ROCm / rocprofiler-sdk

MIT License
4 stars 1 forks source link

[Feature]: filtering #4

Open maartenarnst opened 2 months ago

maartenarnst commented 2 months ago

Suggestion Description

The doc for rocprofv3 gives a clear overview of the features. However, notably, it appears that "filtering" is not/no longer a feature. By filtering, I mean restricting the profiling e.g. to a kernel with a specific name, to a region identified with roctx markers, to a region identified with start/stop markers, ... I just wanted to ask the question whether support for such filtering is not planned for rocprofv3 or whether it is planned to be added at a later stage?

Operating System

No response

GPU

No response

ROCm Component

No response

jrmadsen commented 2 months ago

Hi @maartenarnst, if you use the new rocprofiler-sdk-roctx, there are new ROCTx functions: roctxProfilerPause and roctxProfilerResume.
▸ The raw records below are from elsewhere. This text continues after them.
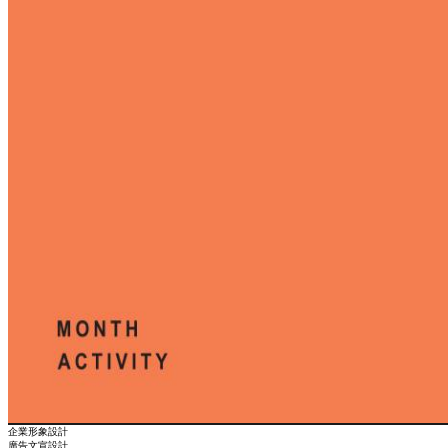
企業形象設計
廣告文宣設計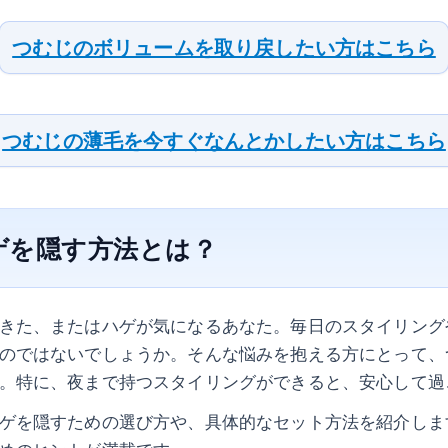
つむじのボリュームを取り戻したい方はこちら
つむじの薄毛を今すぐなんとかしたい方はこちら
ゲを隠す方法とは？
きた、またはハゲが気になるあなた。毎日のスタイリング
のではないでしょうか。そんな悩みを抱える方にとって、
。特に、夜まで持つスタイリングができると、安心して過
ゲを隠すための選び方や、具体的なセット方法を紹介しま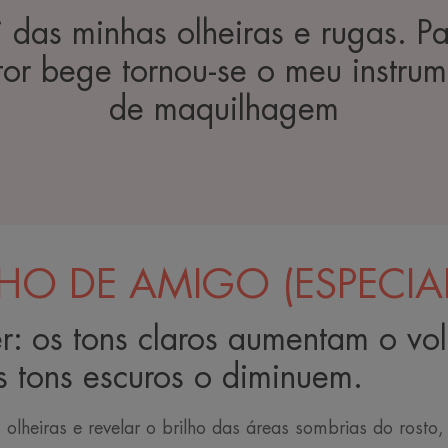
das minhas olheiras e rugas. Par
etor bege tornou-se o meu instrum
de maquilhagem
HO DE AMIGO (ESPECIA
r: os tons claros aumentam o vo
 tons escuros o diminuem.
 olheiras e revelar o brilho das áreas sombrias do rosto,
This will completely shut off data collection of everything in rocprofv3.

Sample

#include <rocprofiler-sdk-roctx/roctx.h>

__global__ void
transpose(const int* in, int* out, int M, int N);

int main()
{
    auto tid = roctx_thread_id_t{};
    // get the thread id recognized by rocprofiler-sdk from roctx
    roctxGetThreadId(&tid);

    for(size_t i = 0; i < 100; ++i)
    {
        transpose<<<256, 64>>>(...);
        if(i == 0)
        {
            // first kernel will be profiled, all subsequent kernel launchs and/or API calls will not be collected
            // NOTE: there is no need for any device/stream "sync" here
            roctxProfilerPause(tid);
        }
    }
    hipDeviceSynchronize();

    return 0;
}

You are welcome to test out this feature. Anything command-line based will probably be supported eventually but we have rewritten the rocprofiler library from scratch so rocprofv3 is a secondary focus while this foundational work is still under development (i.e. it's hard to build a full-featured tool when the library that the tool is built on top of is still being written/designed).